Nobuaki Kakuta v Rob Kaman

I'm gonna go out on a limb and say this was very much a shoot, the rules of which seemingly having changed from Kakuta's last fight. I base this on the last twenty seconds as they wound up on the mat and the ref' didn't immediately stand them back up. So I guess it's straight MMA this time? Kaman looked super accomplished here. I figured he was either a kickboxer or Muay Thai fighter. Turns out he was a world champion in both, used to play for Ajax (the football/soccer team) as a kid and was even in a few movies. I feel like I aught to have known this somehow. Anyway, this was what it was. Kaman looked great, Kakuta was spunky and persistent.


Willy Wilhelm v Igor Kolmykov

I'll be honest, I'm not sure what Kolmykov does. You know, what his discipline is. Maybe freestyle wrestling? This was mostly Wilhelm as aggressor and he had a few nice takedowns, but neither are the most accomplished on the ground and not a whole lot happened when the fight got there. Crowd had themselves a chuckle at Kolmykov's wobbly karate but they weren't laughing at his cross armbreaker, no they were not.

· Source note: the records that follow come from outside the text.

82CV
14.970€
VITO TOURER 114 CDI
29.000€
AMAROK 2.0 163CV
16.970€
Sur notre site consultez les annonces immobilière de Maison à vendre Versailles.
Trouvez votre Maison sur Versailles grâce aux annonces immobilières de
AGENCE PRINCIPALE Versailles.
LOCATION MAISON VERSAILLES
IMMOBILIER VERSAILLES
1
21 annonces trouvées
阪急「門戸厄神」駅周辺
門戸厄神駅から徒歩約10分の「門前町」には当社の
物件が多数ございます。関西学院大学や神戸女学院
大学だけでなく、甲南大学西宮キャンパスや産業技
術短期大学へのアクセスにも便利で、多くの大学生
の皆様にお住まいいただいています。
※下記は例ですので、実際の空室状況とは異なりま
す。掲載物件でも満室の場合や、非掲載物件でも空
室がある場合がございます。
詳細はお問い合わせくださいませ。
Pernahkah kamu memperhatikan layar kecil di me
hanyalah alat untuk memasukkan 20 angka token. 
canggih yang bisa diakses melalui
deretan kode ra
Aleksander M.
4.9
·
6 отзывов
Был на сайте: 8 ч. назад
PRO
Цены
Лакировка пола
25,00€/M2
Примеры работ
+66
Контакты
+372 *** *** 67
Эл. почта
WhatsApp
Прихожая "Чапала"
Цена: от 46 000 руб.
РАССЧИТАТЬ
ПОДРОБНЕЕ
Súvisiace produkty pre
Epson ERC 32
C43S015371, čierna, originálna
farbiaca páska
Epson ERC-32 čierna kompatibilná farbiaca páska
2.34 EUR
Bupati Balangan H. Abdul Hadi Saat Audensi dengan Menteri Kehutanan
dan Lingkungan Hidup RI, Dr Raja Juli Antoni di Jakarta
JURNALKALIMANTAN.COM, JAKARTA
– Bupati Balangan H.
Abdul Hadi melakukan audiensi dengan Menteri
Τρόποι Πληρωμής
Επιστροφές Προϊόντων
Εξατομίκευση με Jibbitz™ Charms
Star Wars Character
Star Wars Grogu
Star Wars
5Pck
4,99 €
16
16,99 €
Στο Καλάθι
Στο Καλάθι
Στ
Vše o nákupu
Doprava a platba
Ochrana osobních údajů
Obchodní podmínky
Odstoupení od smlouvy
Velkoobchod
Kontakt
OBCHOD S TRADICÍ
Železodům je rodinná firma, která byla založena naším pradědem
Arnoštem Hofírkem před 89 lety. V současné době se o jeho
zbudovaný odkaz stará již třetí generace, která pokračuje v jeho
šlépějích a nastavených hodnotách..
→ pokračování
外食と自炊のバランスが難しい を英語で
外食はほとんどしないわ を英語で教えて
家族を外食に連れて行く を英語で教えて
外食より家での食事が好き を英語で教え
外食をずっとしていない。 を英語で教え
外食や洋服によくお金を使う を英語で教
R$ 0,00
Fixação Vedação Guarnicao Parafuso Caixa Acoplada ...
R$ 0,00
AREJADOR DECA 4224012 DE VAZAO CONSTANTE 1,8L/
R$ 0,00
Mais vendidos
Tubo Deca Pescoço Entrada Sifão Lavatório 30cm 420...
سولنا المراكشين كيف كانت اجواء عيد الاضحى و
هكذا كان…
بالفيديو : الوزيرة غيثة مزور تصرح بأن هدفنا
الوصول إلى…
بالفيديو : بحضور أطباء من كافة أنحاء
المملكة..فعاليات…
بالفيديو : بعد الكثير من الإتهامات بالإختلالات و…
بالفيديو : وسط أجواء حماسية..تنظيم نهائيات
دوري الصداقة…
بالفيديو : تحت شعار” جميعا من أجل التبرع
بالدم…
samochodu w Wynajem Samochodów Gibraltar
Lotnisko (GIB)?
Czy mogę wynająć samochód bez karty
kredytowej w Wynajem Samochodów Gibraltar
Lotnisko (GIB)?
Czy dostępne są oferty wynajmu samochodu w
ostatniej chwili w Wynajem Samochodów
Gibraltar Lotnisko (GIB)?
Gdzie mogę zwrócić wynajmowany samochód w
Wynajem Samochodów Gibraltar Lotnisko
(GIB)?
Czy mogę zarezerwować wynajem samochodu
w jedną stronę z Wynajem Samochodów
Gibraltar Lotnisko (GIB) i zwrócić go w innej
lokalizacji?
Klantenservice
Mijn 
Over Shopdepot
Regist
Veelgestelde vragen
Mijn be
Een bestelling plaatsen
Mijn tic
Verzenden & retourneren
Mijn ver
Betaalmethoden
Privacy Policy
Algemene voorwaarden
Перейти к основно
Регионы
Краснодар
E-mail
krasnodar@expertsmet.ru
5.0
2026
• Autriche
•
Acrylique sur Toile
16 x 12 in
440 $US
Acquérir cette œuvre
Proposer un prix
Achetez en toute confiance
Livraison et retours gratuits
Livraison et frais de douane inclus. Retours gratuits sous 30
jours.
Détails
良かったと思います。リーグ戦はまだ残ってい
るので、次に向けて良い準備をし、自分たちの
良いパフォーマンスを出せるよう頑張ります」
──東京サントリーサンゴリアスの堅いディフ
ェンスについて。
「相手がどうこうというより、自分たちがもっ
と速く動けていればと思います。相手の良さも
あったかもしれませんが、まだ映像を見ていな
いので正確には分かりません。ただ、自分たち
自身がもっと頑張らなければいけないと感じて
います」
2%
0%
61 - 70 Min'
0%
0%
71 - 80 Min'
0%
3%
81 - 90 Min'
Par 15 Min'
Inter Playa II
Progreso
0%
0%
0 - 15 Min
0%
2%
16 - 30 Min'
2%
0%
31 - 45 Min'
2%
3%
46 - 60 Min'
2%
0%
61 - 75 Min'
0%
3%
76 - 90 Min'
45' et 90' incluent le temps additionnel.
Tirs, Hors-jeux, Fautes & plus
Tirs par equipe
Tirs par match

Gerard Gourdeau v Masaaki Satake

This was another rounds fight and I think it started off as a work, but then Gourdeau went off like a nutcase and punched Satake in the face a bunch for real and the fight got thrown out. Satake was bleeding from somewhere and Gourdeau raised his hand apologetically afterwards, but the whole thing was passable. I look forward to seeing Mahershala Ali hunt down the green-eared spaghetti monster's distant cousin Gourdeau in the upcoming third season of True Detective.


Akira Maeda v Dick Vrij

The rubber match. This was mostly fought on the feet and there was that unease lingering from the previous fight that suggested Maeda might not be smart to let things continue like that. Other than Maeda hitting one capture suplex through the first three quarters of the fight it wasn't hard to disagree. Maeda's leg is still heavily taped and it wasn't not long before Vrij paints a bullseye on it. I liked the way Maeda sold all the leg kicks, a slight limp here and there that the crowd picked up on, which of course only added to their unease. At times during this he felt like a man with little more than a prayer, half hobbled as he was with Vrij only growing in confidence. In comparison, Maeda's leg kicks had nothing behind them and Vrij let him know it, then Vrij overwhelmed him and it led to a third knockdown. And there was that sense that it was going to happen again. Vrij had Maeda's number and if it kept going the way it was then he'd only TKO him again. You could argue that the climax might've been telegraphed, but I thought it was a fitting enough way to cap off a fun series.